For the first quarter, LVMH reported organic revenue growth of 3% to 20.696 billion euros, slightly missing analysts' expectations of a 3.28% increase. It's important to note that while overall sales dropped by 2% compared to the first quarter of 2023, organic growth, which excludes external factors like currency fluctuations and mergers, reflects true internal expansion.

By division, the revenue changes from the first quarter of 2023 were as follows:

  • The fashion and leather goods segment saw revenues of 10.49 billion euros, with organic growth at 2%, below the anticipated 3.22%.
  • The wines and spirits segment faced a significant downturn, with revenues dropping by 12% organically, more severe than the 8.66% decrease expected by analysts.
  • The perfumes and cosmetics division outperformed expectations with a 7% increase in organic revenue, against a forecasted 6.72%.
  • The watches and jewelry division reported a decrease of 2% in organic revenue, underperforming against a slight expected decline of 0.75%.
  • The selective retailing segment saw an 11% increase in organic revenue, surpassing the forecasted 10.5%.

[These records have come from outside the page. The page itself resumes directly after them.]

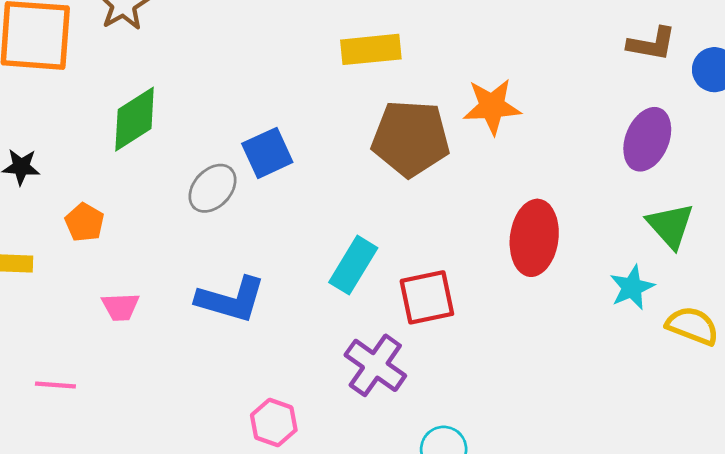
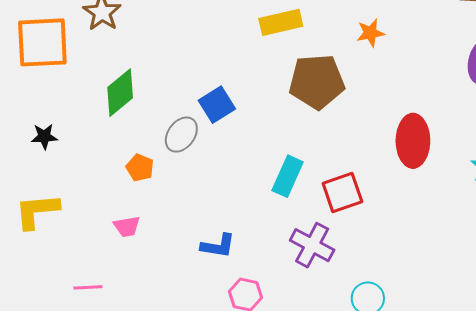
orange star: (492, 106) -> (370, 33), moved, size x0.7
orange pentagon: (85, 222) -> (140, 168), moved
blue L-shape: (231, 300) -> (218, 246), moved, size x0.7

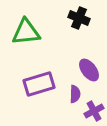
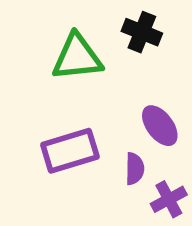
green triangle: (26, 32) -> (77, 57), moved

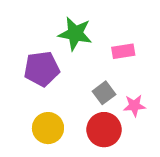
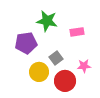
gray square: (104, 93) -> (56, 58), moved
yellow circle: (48, 128) -> (39, 72), moved

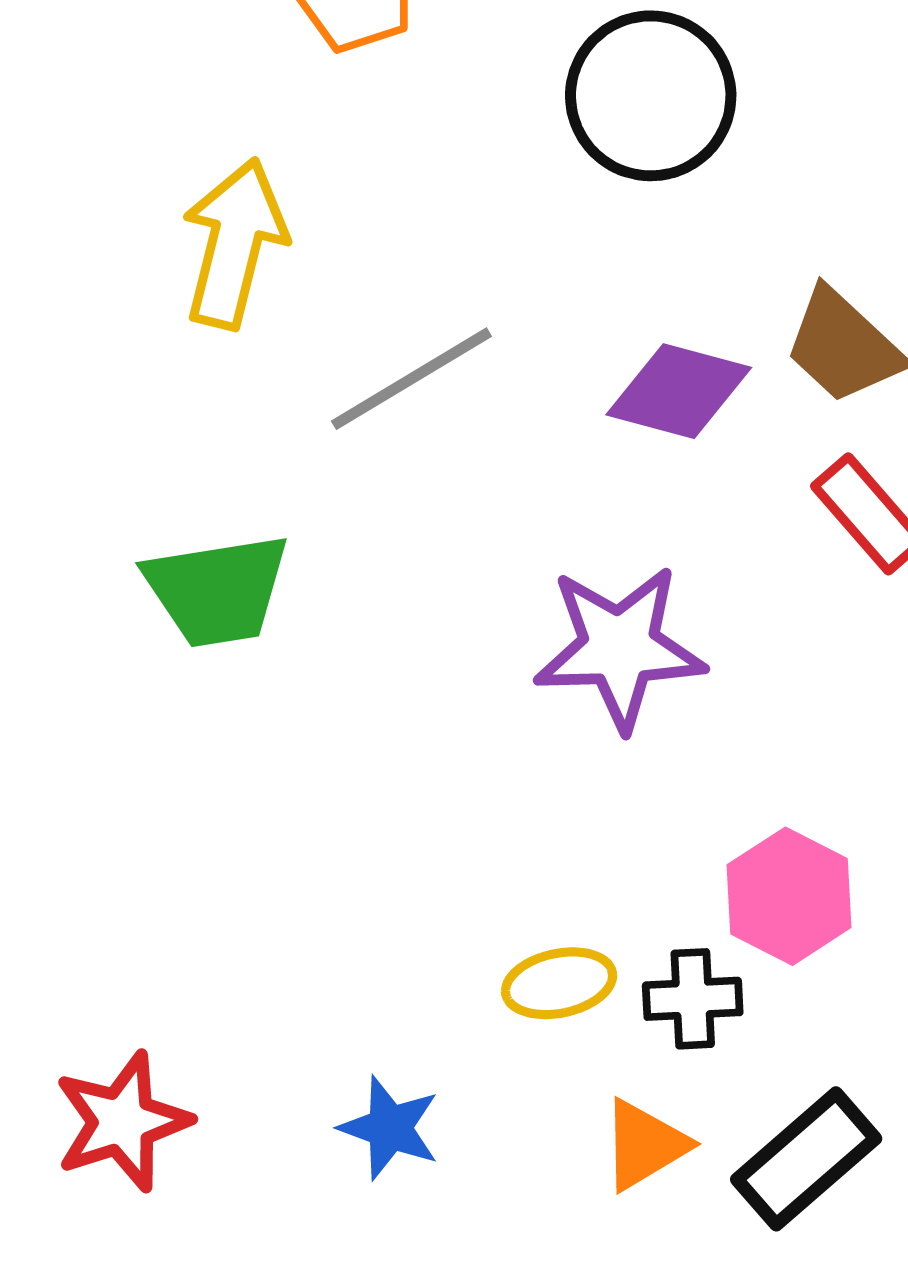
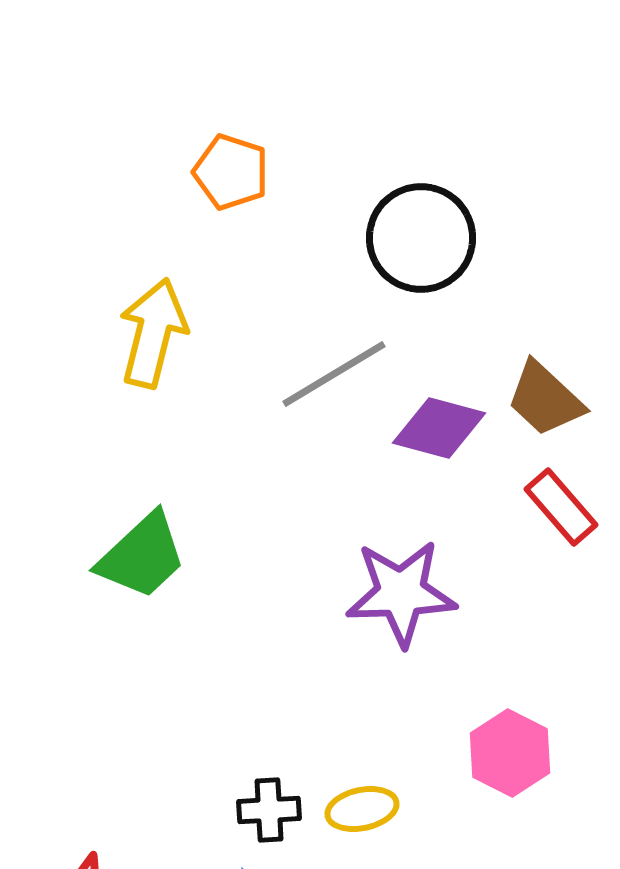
gray line: (411, 379) -> (334, 374), moved
green trapezoid: (217, 590) -> (142, 556), turned -34
black cross: (693, 999) -> (269, 810), moved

Geographically, the Asian market (excluding Japan) experienced a 6% drop in sales, which was significantly below the expected 4.14% increase. Despite this regional downturn, Jean-Jacques Guiony, CFO of LVMH, pointed out that demand in China for fashion and leather goods still grew by about 10%.

In other regions:

  • The U.S. market saw organic revenue growth of 2%, aligning with expectations.
  • Japan reported a substantial 32% increase in organic revenue, far exceeding the anticipated 14.7%.
  • Europe experienced a 2% increase in organic revenue, slightly below the expected 3.49%.

LVMH's CFO, Jean-Jacques Guiony, commented on the performance, "Despite the current geopolitical and economic uncertainties, we are pleased with our performance for the quarter, particularly with the approximately 10% growth in demand for fashion and leather goods in China."

Following the earnings release, LVMH shares initially dipped by about $3, translating to an intraday decline of approximately 2.5%, though the losses narrowed significantly later.

The significant 12% revenue decline in the wines and spirits division was attributed to a normalization of champagne sales, which had surged during the pandemic. Additionally, the first quarter of 2023 saw distributors stocking up in anticipation of higher market demand, setting a high comparison base for this year. Furthermore, cautious ordering by retailers in the U.S. market impacted the sales of Hennessy cognac.

A notable development in the wines and spirits division was the inclusion of the renowned Minuty estate from Provence, which featured for the first time in the quarterly financial report and may offer new growth opportunities for the segment going forward.